Salient Features of Joint State Public Service Commission
- A JSPSC is a statutory and not a constitutional body.
- The two states of Punjab and Haryana had a JSPSC for a short period, after the creation of Haryana out of Punjab in 1966.
- The chairman and members of a JSPSC are appointed by the president.
- They hold office for a term of six years or until they attain the age of 62 years, whichever is earlier.
- They can be suspended or removed by the president. They can also resign from their offices at any time by submitting their resignation letters to the president.
- The number of members of a JSPSC and their conditions of service are determined by the president.
- A JSPSC presents its annual performance report to each of the concerned state governors.
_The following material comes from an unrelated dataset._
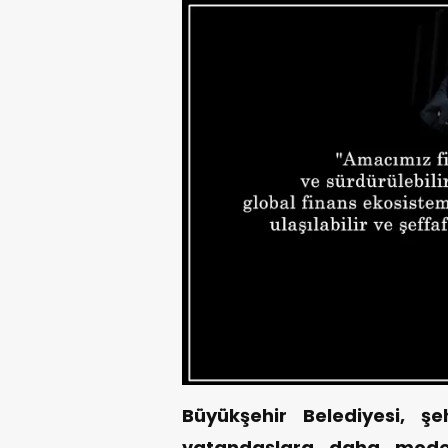
Büyükşehir Belediyesi, şe
vatandaşlara daha mode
Each governor places the report before the state legislature.
- The UPSC can also serve the needs of a state on the request of the state governor and with the approval of the president.
- As provided by the Government of India Act of 1919, a Central Public Service Commission was set up in 1926 and entrusted with the task of recruiting civil servants.
- The Government of India Act of 1935 provided for the establishment of not only a Federal Public Service Commission but also a Provincial Public Service Commission and Joint Public Service Commission for two or more provinces.